One of its community partners is the Capital City Sunrise Rotary Club.

The club has gathered almost 3,000 pounds of polyethylene plastic film since it began collecting it in February 2022, with the third bench being given to the Hannaford store in Concord in appreciation for working as the club’s distribution center for plastic recycling.

For Philip Nadeau, President-Elect of the Rotary Club, this recycling program ranks as the most impactful initiative the club has undertaken during his membership tenure.

“There is no downside except it takes some time and energy on members to pick up the plastic,” said Nadeau. “There’s no money involved. It’s a win-win for everybody.”

The process begins when communities or organizations enroll in the recycling program, receiving bins and posters from Trex for collection. Participating retailers like Market Basket, Hannaford, and Shaw’s in New Hampshire then gather the collections and send them to distribution centers.

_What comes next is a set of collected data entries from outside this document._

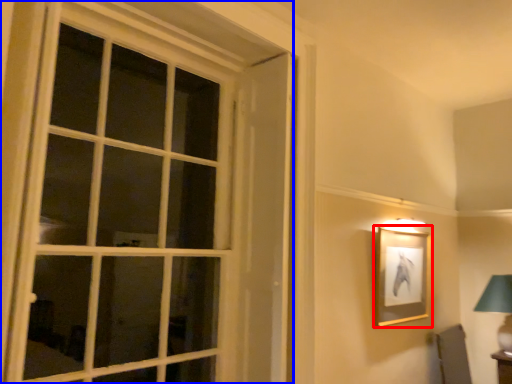 Question: Which object appears closest to the camera in this image, picture frame (highlighted by a red box) or window (highlighted by a blue box)?

Choices:
 (A) picture frame
 (B) window

Answer: (B) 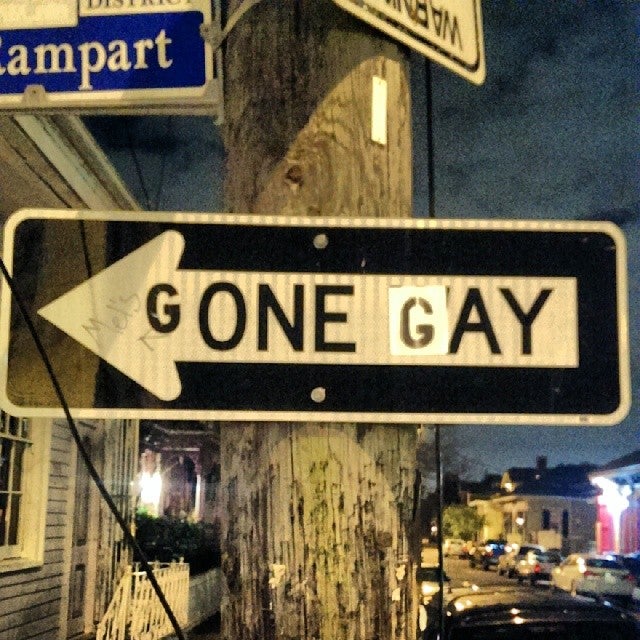 What are the coordinates of `window of house` in the screenshot? It's located at (11, 476). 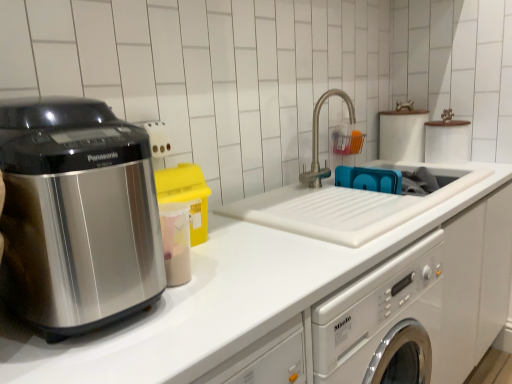 The height and width of the screenshot is (384, 512). What do you see at coordinates (221, 301) in the screenshot?
I see `white matte countertop at center` at bounding box center [221, 301].

What do you see at coordinates (77, 215) in the screenshot? I see `satin metallic appliance at left` at bounding box center [77, 215].

The width and height of the screenshot is (512, 384). What do you see at coordinates (318, 140) in the screenshot? I see `brushed metal faucet at center` at bounding box center [318, 140].

Where is `white matte countertop at center`? The height and width of the screenshot is (384, 512). white matte countertop at center is located at coordinates (221, 301).

The image size is (512, 384). In order to click on countertop on the right side of satin metallic appliance at left in this screenshot , I will do `click(221, 301)`.

Is white matte countertop at center to the left or to the right of satin metallic appliance at left in the image?

Based on their positions, white matte countertop at center is located to the right of satin metallic appliance at left.

From the image's perspective, is white matte countertop at center located above or below satin metallic appliance at left?

Clearly, from the image's perspective, white matte countertop at center is below satin metallic appliance at left.

From the image's perspective, is brushed metal faucet at center below satin metallic appliance at left?

No, from the image's perspective, brushed metal faucet at center is not beneath satin metallic appliance at left.

Image resolution: width=512 pixels, height=384 pixels. Find the location of `home appliance located on the left of brushed metal faucet at center`. home appliance located on the left of brushed metal faucet at center is located at coordinates (77, 215).

Looking at this image, from a real-world perspective, is brushed metal faucet at center above or below satin metallic appliance at left?

Clearly, from a real-world perspective, brushed metal faucet at center is below satin metallic appliance at left.

Is brushed metal faucet at center wider or thinner than satin metallic appliance at left?

In the image, brushed metal faucet at center appears to be more narrow than satin metallic appliance at left.

From a real-world perspective, which object rests below the other?

white matte countertop at center, from a real-world perspective.

Is brushed metal faucet at center aimed at white matte countertop at center?

No, brushed metal faucet at center is not facing towards white matte countertop at center.

Is brushed metal faucet at center at the right side of white matte countertop at center?

Yes, brushed metal faucet at center is to the right of white matte countertop at center.

From a real-world perspective, relative to brushed metal faucet at center, is white matte countertop at center vertically above or below?

Clearly, from a real-world perspective, white matte countertop at center is below brushed metal faucet at center.

From the image's perspective, between white matte countertop at center and brushed metal faucet at center, which one is located above?

brushed metal faucet at center appears higher in the image.

Considering the relative sizes of white matte countertop at center and brushed metal faucet at center in the image provided, is white matte countertop at center thinner than brushed metal faucet at center?

No, white matte countertop at center is not thinner than brushed metal faucet at center.

Can you tell me how much white matte countertop at center and brushed metal faucet at center differ in facing direction?

1.14 degrees.

Is satin metallic appliance at left to the left or to the right of brushed metal faucet at center in the image?

satin metallic appliance at left is to the left of brushed metal faucet at center.

From the image's perspective, is satin metallic appliance at left beneath brushed metal faucet at center?

Yes.

Considering the sizes of satin metallic appliance at left and brushed metal faucet at center in the image, is satin metallic appliance at left bigger or smaller than brushed metal faucet at center?

Clearly, satin metallic appliance at left is larger in size than brushed metal faucet at center.

Which point is more forward, (x=54, y=298) or (x=319, y=107)?

Point (x=54, y=298)

Is point (131, 275) closer or farther from the camera than point (395, 246)?

Point (131, 275).

Considering the relative sizes of satin metallic appliance at left and white matte countertop at center in the image provided, is satin metallic appliance at left wider than white matte countertop at center?

No, satin metallic appliance at left is not wider than white matte countertop at center.

Is satin metallic appliance at left not close to white matte countertop at center?

Actually, satin metallic appliance at left and white matte countertop at center are a little close together.

Is satin metallic appliance at left looking in the opposite direction of white matte countertop at center?

satin metallic appliance at left does not have its back to white matte countertop at center.

Identify the location of home appliance in front of the white matte countertop at center. (77, 215).

At what (x,y) coordinates should I click in order to perform the action: click on faucet beneath the satin metallic appliance at left (from a real-world perspective). Please return your answer as a coordinate pair (x, y). The image size is (512, 384). Looking at the image, I should click on (318, 140).

Considering their positions, is satin metallic appliance at left positioned further to brushed metal faucet at center than white matte countertop at center?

There, the plastic is baled and sold to Trex by weight. The resulting composite deck boards comprise 50% recycled wood and 50% plastic film.

Communities collaborating with Trex enjoy a cost-free partnership, where they receive benches crafted by one of Trex’s licensed partners, Polywood, an outdoor furniture manufacturer.

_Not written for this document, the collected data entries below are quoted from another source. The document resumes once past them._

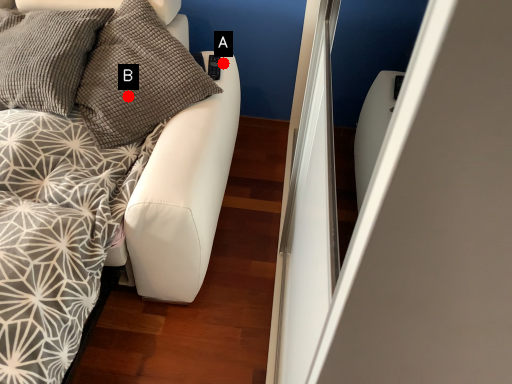 Question: Two points are circled on the image, labeled by A and B beside each circle. Which point is closer to the camera?

Choices:
 (A) A is closer
 (B) B is closer

Answer: (B) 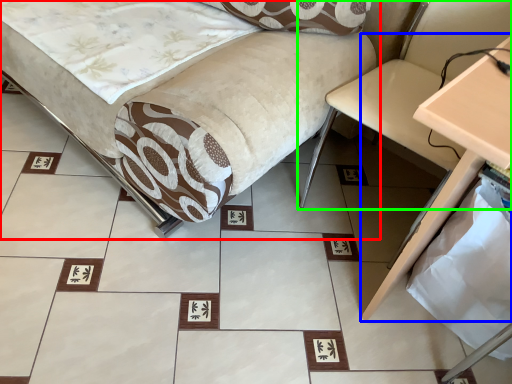 Question: Based on their relative distances, which object is farther from furniture (highlighted by a red box)? Choose from table (highlighted by a blue box) and swivel chair (highlighted by a green box).

Choices:
 (A) table
 (B) swivel chair

Answer: (A) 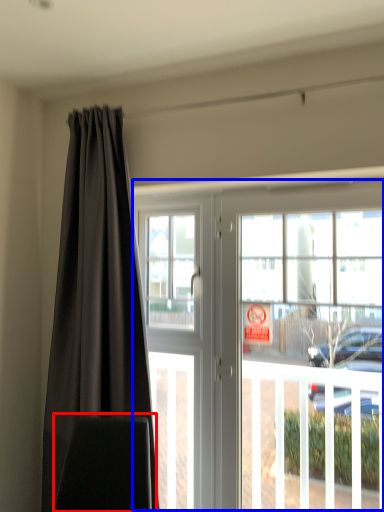 Question: Which point is further to the camera, swivel chair (highlighted by a red box) or door (highlighted by a blue box)?

Choices:
 (A) swivel chair
 (B) door

Answer: (B) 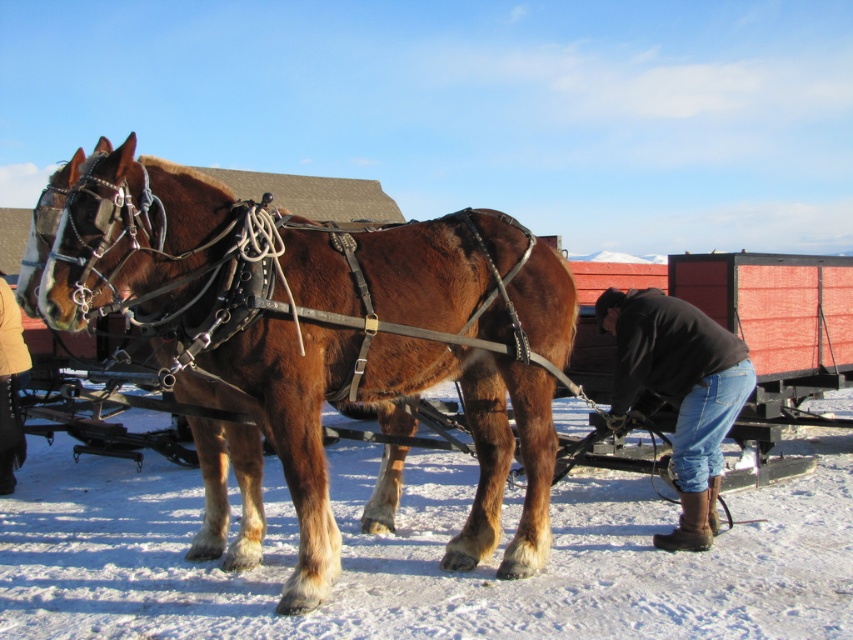 Who is shorter, black leather boots at lower right or yellow leather boots at lower left?

With less height is black leather boots at lower right.

Between black leather boots at lower right and yellow leather boots at lower left, which one appears on the left side from the viewer's perspective?

yellow leather boots at lower left is more to the left.

Is point (688, 384) closer to viewer compared to point (3, 490)?

That is True.

Where is `black leather boots at lower right`? This screenshot has width=853, height=640. black leather boots at lower right is located at coordinates (677, 394).

Between point (497, 312) and point (728, 401), which one is positioned in front?

Point (497, 312)

Does brown leather harness at center have a greater width compared to black leather boots at lower right?

Yes.

This screenshot has width=853, height=640. Describe the element at coordinates (401, 365) in the screenshot. I see `brown leather harness at center` at that location.

Find the location of `brown leather harness at center`. brown leather harness at center is located at coordinates (401, 365).

Who is more forward, (303, 272) or (6, 342)?

Point (303, 272) is more forward.

Does point (73, 234) lie in front of point (0, 385)?

That is True.

Locate an element on the screen. brown leather harness at center is located at coordinates (401, 365).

These benches are not made from plastic film but rather manufactured using recycled hard plastics sourced from items like milk jugs and water bottles.

Similar to the Rotary Club’s initiative, the Lions Club is helping Hopkinton in recycling plastic film.

In July, Hopkinton welcomed its second bench, placed on the newly constructed patio of the town’s library.

Another bench has found its place at Merrimack Valley High School, a contribution of the Key Club’s efforts. The Rotary Club also partnered with Grappone Automotive Group, to supplement Merrimack Valley’s waste collection with the leftover plastic seat coverings used when shipping their new cars, instead of throwing them away.

“We wanted to involve students and will attempt to engage anyone,” said Nadeau. “It was just nice to have kids involved in an eco-friendly, environmentally friendly campaign that made their world a little better.”